INSTRUCTIONS FOR THE TASK - Below is a set of records; reproduce them exactly without their pictures.
** EXTRACTED ENTRIES follows **
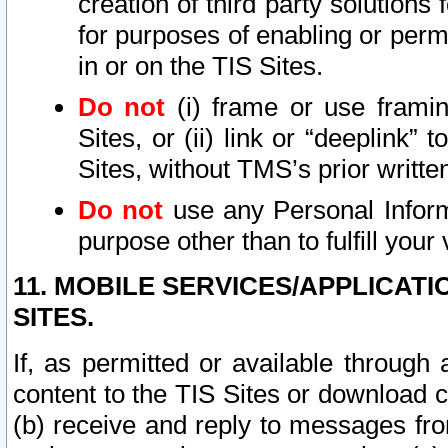
creation of third party solutions
for purposes of enabling or permi
in or on the TIS Sites.
Do not
(i) frame or use framin
Sites, or (ii) link or “deeplink”
Sites, without TMS’s prior writte
Do not
use any Personal Informa
purpose other than to fulfill your 
11. MOBILE SERVICES/APPLICAT
SITES.
If, as permitted or available through
content to the TIS Sites or download c
(b) receive and reply to messages fro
** End of EXTRACTED ENTRIES **
WRITTEN RESPONSE -
creation of third party solutions
for purposes of enabling or permi
in or on the TIS Sites.
Do not
(i) frame or use framin
Sites, or (ii) link or “deeplink”
Sites, without TMS’s prior writte
Do not
use any Personal Informa
purpose other than to fulfill your 
11. MOBILE SERVICES/APPLICAT
SITES.
If, as permitted or available through
content to the TIS Sites or download c
(b) receive and reply to messages fro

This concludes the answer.